**What you need to do:** Your output should be the exact lines from the start of the data through the line containing "ar 50 Digital.", with no pictures.

┌──

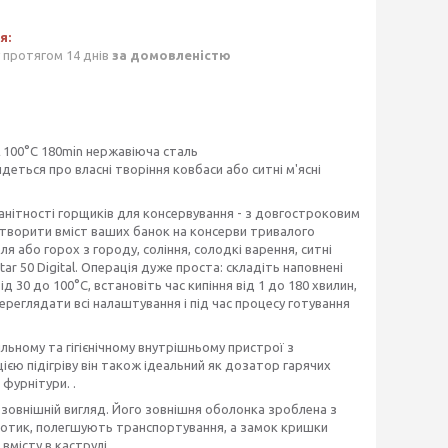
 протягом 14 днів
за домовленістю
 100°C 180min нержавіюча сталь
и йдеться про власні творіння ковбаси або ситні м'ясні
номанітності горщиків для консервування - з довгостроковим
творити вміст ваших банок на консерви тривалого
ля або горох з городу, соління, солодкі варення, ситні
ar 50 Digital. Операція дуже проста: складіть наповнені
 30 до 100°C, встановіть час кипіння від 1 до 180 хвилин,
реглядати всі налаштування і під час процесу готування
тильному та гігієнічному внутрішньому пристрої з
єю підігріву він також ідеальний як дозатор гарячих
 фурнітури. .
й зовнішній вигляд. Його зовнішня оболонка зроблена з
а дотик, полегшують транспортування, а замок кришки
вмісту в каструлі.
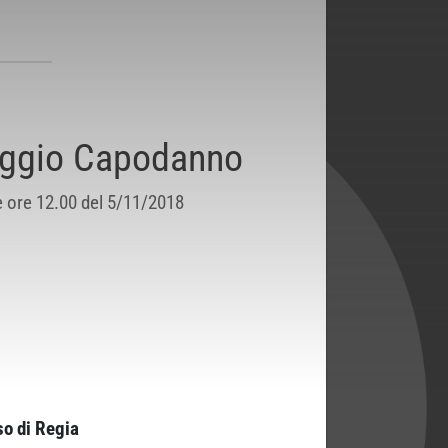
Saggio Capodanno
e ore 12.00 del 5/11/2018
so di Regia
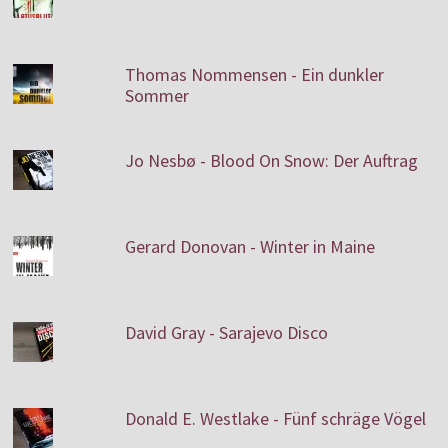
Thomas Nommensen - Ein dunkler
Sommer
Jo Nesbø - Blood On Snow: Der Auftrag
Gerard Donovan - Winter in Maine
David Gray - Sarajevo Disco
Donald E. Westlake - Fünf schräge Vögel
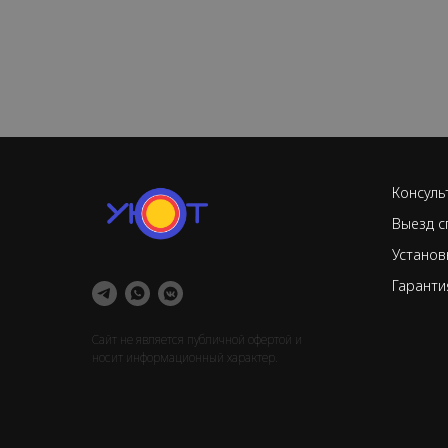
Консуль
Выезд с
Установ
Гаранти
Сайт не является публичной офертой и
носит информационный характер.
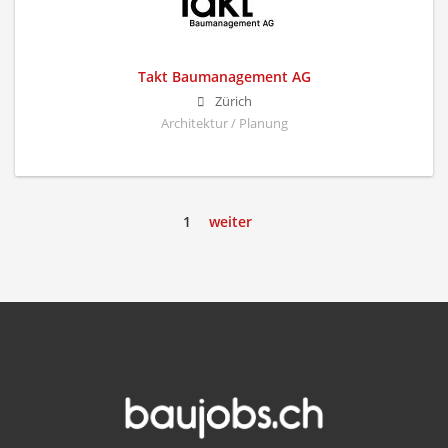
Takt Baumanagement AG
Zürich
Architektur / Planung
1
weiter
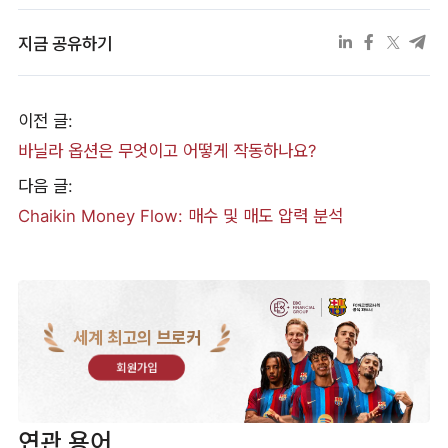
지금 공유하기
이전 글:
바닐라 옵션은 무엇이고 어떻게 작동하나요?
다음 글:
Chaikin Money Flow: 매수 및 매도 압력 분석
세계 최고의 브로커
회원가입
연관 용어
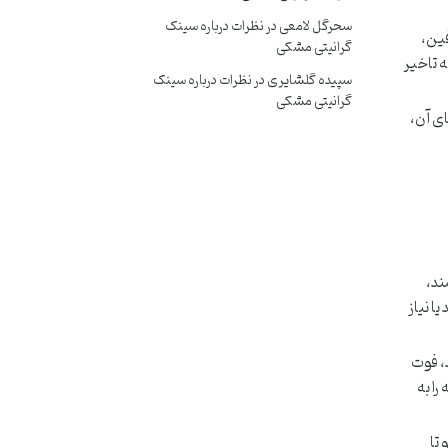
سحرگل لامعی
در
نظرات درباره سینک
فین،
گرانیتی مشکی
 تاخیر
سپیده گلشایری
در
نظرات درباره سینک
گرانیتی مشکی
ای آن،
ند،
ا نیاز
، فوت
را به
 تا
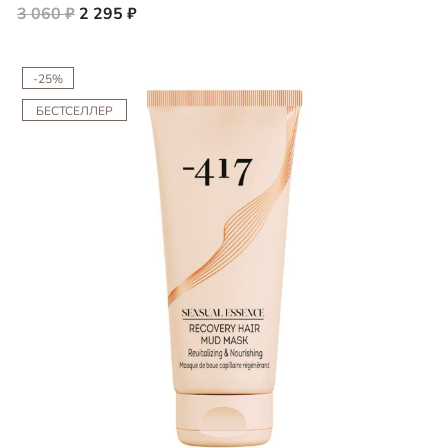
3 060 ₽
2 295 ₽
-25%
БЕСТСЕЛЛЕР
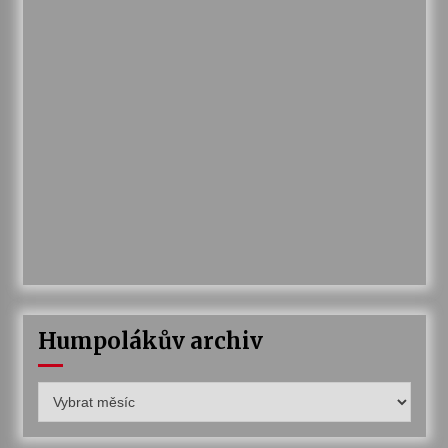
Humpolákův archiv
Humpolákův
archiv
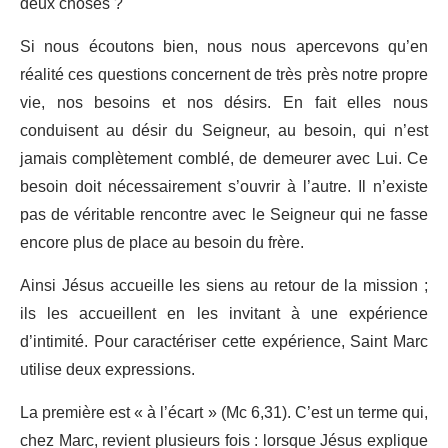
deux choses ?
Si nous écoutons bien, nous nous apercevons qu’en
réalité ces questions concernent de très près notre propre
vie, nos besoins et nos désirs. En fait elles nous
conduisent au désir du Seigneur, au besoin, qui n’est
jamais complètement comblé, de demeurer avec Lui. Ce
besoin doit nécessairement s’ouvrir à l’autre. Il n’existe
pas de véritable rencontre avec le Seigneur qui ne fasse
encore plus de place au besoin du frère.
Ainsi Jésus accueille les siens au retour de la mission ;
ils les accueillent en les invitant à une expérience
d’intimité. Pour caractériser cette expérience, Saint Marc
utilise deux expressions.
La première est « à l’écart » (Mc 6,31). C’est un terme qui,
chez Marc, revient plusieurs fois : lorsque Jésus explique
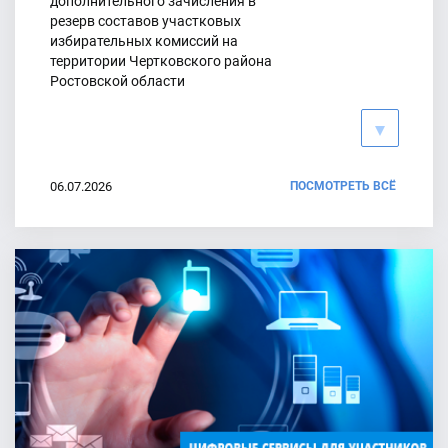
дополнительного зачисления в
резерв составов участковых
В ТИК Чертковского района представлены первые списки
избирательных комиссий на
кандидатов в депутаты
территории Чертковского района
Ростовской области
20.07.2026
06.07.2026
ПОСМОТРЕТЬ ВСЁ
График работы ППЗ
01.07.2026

└──

**Result below:**
 протягом 14 днів
за домовленістю
 100°C 180min нержавіюча сталь
и йдеться про власні творіння ковбаси або ситні м'ясні
номанітності горщиків для консервування - з довгостроковим
творити вміст ваших банок на консерви тривалого
ля або горох з городу, соління, солодкі варення, ситні
ar 50 Digital. Операція дуже проста: складіть наповнені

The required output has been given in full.